Stored entries

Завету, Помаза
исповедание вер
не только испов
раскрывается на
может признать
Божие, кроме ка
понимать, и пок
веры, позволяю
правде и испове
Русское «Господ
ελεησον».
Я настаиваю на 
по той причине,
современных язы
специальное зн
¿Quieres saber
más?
--
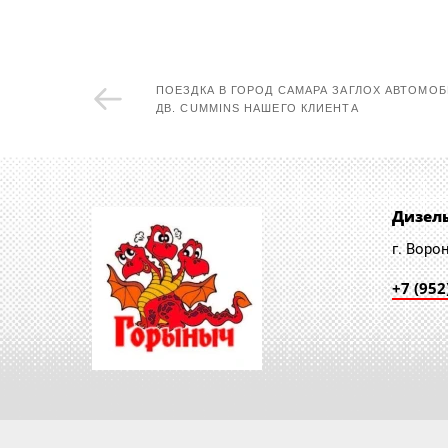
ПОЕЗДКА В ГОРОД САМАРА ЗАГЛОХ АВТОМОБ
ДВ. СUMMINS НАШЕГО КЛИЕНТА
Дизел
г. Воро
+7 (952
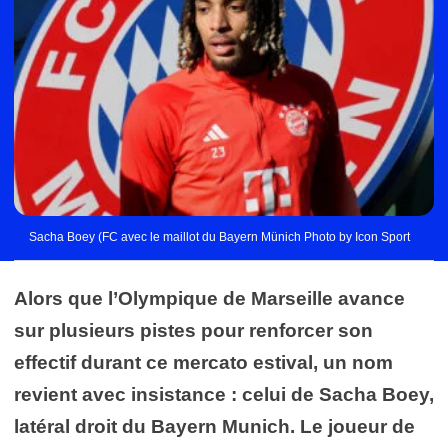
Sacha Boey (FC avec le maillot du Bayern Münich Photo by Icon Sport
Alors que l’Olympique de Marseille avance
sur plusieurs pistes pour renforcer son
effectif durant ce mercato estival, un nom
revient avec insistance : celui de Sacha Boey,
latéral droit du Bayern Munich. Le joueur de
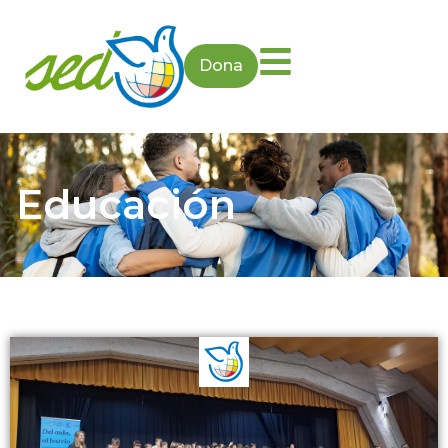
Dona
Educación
==
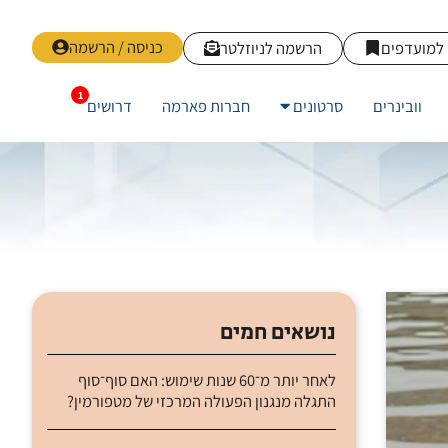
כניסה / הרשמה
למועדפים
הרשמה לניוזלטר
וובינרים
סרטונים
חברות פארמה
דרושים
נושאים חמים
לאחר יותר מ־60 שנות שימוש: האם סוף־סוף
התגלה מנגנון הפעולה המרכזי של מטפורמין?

- **What is needed**:
Work out the number of lines in the records that contain the string "Bayern". Nothing but that number should be sent back.

- **Expected output**:
2